Stanley Cohen MD, winner of a 2018 Golden Goose Award, keeps a fortune cookie whose message he says sums up an approach that has guided him in his scientific career: "Do not seek so much to find the answer as to understand the question better."
Says Cohen, emeritus professor of pathology and the founding director of the Center for Biophysical Pathology at Rutgers-New Jersey Medical School (RNJMS) in Newark, "If you insist on trying to find the answer, you're going to be stuck with what you already know."
Cohen, an experimental pathologist, began working in immunology during his medical residency at Harvard. His own curiosity about the big questions in that field led him to uncover a key molecular component of our bodies' most complex activities.
In 1974, Cohen discovered proteins he called cytokines, which cells secrete to communicate with other cells. In a recent interview, Cohen called cytokines "the vocabulary of the language cells use to talk with one another." At the time, his discovery was a leap forward in our understanding of how the body coordinates such complicated projects as mounting a defense against disease, the context in which he identified cytokines.
Other investigators had earlier discovered that the introduction of an antigen could activate lymphocytes, a type of white blood cell, to behave in a defensive way even in an infection where no antibodies were present, such as tuberculosis. Cohen had been among the researchers who confirmed these findings, detecting in his own experiments both the presence and activity of lymphokines, the name given to the protein lymphocytes were producing in a type of cell-mediated immunity.
Cohen wondered if a virus might also trigger a cell-mediated immune response, and infected a number of fertilized chickens' eggs to obtain the virus. The subsequent experiment did not produce the results he'd hoped for, and Cohen was on the verge of throwing out the infected eggs when it occurred to him that the virus might have had some interesting effects on the eggs themselves. What he found then was the virus had induced the cells in the fertilized eggs to make substances that were similar, if not identical to the lymphocyte-derived lymphokines that he and others had been studying. This was surprising, since the eggs do not contain any lymphocytes or other immune cells. He called these substances cytokines, and hypothesized that any cell can make them, given the right triggers. His subsequent findings confirmed this hypothesis.

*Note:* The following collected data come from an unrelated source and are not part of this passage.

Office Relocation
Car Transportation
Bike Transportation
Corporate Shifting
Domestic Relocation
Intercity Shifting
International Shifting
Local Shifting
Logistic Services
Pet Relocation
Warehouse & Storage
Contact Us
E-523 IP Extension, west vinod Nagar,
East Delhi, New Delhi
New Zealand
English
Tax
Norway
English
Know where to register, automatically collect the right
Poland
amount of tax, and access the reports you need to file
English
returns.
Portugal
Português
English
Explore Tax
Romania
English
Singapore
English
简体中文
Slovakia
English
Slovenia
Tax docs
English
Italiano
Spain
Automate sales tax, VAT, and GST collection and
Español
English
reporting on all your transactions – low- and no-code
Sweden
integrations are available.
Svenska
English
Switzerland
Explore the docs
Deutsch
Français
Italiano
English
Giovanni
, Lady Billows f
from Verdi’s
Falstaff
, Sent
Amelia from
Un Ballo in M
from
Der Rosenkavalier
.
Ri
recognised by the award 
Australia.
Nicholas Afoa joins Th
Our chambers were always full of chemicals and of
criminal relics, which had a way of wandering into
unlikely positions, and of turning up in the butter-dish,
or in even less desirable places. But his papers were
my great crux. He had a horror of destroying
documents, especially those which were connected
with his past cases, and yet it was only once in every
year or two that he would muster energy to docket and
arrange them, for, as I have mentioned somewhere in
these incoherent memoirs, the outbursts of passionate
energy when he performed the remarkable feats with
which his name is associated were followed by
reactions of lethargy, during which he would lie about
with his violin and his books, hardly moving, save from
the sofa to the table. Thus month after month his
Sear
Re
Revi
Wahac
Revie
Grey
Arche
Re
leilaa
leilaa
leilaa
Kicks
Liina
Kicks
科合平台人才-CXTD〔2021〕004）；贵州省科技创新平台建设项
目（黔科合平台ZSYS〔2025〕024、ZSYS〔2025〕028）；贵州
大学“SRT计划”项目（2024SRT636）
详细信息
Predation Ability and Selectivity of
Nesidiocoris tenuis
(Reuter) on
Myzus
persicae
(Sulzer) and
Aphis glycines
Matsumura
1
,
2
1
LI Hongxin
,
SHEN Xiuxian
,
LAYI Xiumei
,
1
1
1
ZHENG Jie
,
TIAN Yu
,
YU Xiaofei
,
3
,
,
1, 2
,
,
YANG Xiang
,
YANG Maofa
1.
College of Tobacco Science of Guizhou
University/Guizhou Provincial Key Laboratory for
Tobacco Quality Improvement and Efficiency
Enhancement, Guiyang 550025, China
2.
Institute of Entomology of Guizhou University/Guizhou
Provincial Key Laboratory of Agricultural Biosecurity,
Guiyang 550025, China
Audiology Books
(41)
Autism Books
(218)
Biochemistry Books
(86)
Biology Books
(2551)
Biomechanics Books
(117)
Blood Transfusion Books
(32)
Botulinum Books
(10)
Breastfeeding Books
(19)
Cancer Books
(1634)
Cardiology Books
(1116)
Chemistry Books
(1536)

Now we know that cytokines operate not only in immune responses but also in other activities that require collaboration among cells, like growth, development and even homeostasis. Cytokine research is a hugely promising aspect of molecular biology, with hundreds of therapies already on the market or in development. At the time of Cohen's discovery, though, the notion was so revolutionary that the first paper he wrote on the topic was rejected by a number of publications.
Cohen continued to do innovative research; he has taught and served in administration at several institutions. He told an interviewer from the journal Cytokine in 2004 that he was proud to have been part of the cadre of young scientists who initiated the "study of one of the major hormonal integrative pathways of the body." His awards include an Outstanding Investigator Award from the National Institutes of Health in1986, and the American Society of Investigative Pathology's lifetime achievement award in 2015. Cohen is presently an adjunct professor of pathology at Northwestern University's Feinberg School of Medicine in Chicago, the University of Pennsylvania Perelman School of Medicine in Philadelphia, and at the Kimmel School of Medicine at Jefferson University in Philadelphia.

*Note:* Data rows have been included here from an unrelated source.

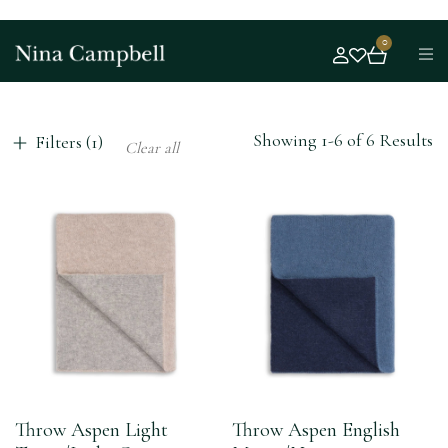
0
Showing 1-6 of 6 Results
Filters (1)
Clear all
Throw Aspen Light
Throw Aspen English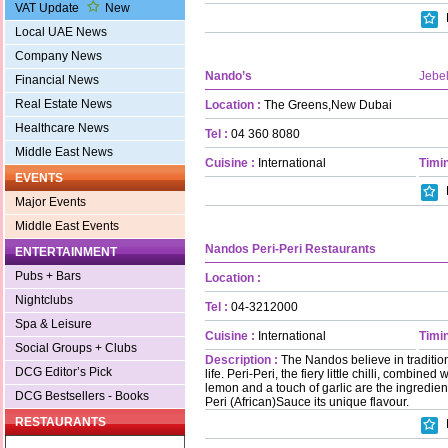
VAT Update
New
Local UAE News
Company News
Nando’s
Jebel
Financial News
Real Estate News
Location :
The Greens,New Dubai
Healthcare News
Tel :
04 360 8080
Middle East News
Cuisine :
International
Timin
EVENTS
Major Events
Middle East Events
Nandos Peri-Peri Restaurants
ENTERTAINMENT
Pubs + Bars
Location :
Nightclubs
Tel :
04-3212000
Spa & Leisure
Cuisine :
International
Timin
Social Groups + Clubs
Description :
The Nandos believe in traditio
DCG Editor’s Pick
life. Peri-Peri, the fiery little chilli, combine
lemon and a touch of garlic are the ingredien
DCG Bestsellers - Books
Peri (African)Sauce its unique flavour.
RESTAURANTS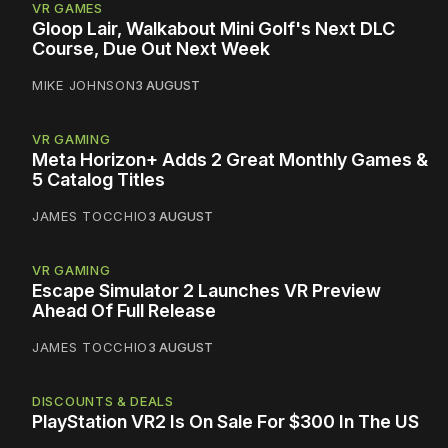
VR GAMES
Gloop Lair, Walkabout Mini Golf's Next DLC
Course, Due Out Next Week
MIKE JOHNSON
3 AUGUST
VR GAMING
Meta Horizon+ Adds 2 Great Monthly Games &
5 Catalog Titles
JAMES TOCCHIO
3 AUGUST
VR GAMING
Escape Simulator 2 Launches VR Preview
Ahead Of Full Release
JAMES TOCCHIO
3 AUGUST
DISCOUNTS & DEALS
PlayStation VR2 Is On Sale For $300 In The US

He has retired more than once. "Basically, I had no retirement skills," he said. "The whole field called artificial intelligence has become my retirement passion, except I'm not retired, because I'm doing more and more. The way science is done now, every experiment has so much information that comes out of it that human beings can't process it all. You need computers to help."
Cohen grew up in Brooklyn and attended Columbia University both for college and medical school. He was interested in research from the outset, because he wanted to do something "that would have an effect on the real world," he said, and he reasoned that medicine would be a good backup in case the research fell through.

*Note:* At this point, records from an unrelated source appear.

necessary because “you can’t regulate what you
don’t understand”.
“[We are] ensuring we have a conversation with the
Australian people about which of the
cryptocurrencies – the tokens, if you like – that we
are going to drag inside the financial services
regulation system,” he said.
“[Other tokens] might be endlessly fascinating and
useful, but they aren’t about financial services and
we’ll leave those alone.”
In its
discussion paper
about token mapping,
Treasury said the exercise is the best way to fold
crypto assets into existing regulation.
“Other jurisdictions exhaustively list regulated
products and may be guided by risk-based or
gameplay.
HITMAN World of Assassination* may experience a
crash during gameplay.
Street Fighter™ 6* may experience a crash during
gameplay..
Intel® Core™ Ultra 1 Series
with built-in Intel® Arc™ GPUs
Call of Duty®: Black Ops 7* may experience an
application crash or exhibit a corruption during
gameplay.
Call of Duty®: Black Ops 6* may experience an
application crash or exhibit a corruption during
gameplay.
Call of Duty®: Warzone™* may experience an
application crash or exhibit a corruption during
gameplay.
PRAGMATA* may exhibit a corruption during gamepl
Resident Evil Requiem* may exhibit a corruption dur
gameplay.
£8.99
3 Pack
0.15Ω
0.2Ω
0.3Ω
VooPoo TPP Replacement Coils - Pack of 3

Cohen's pathology residency was at Massachusetts General Hospital in Boston, where he worked with Harvard University immunologist Byron Waksman MD. In a fellowship at New York University Medical Center, he studied with Baruj Benacerraf, who won the Nobel Prize for his work on immunogenetics, and Robert McCluskey, a pioneer in research on inflammation.
Cohen joined the army during the Vietnam War, attained the rank of captain, and got his first civilian job at the State University of New York at Buffalo, where he began the work that led to his discovery of cytokines.
The Golden Goose Award recognizes the work of researchers who have done federally funded work that may have looked commonplace at first blush, but eventually led to major breakthroughs. Founded in 2012 by a number of organizations, including the AAAS, the Golden Goose Awards have been sponsored by the AAAS since 2017.
Cohen said, "It's an honor. It's tremendously important that Congress, the President, everyone understands that basic research is very, very important, but more than that, you don't know where the next useful discoveries are going to come from."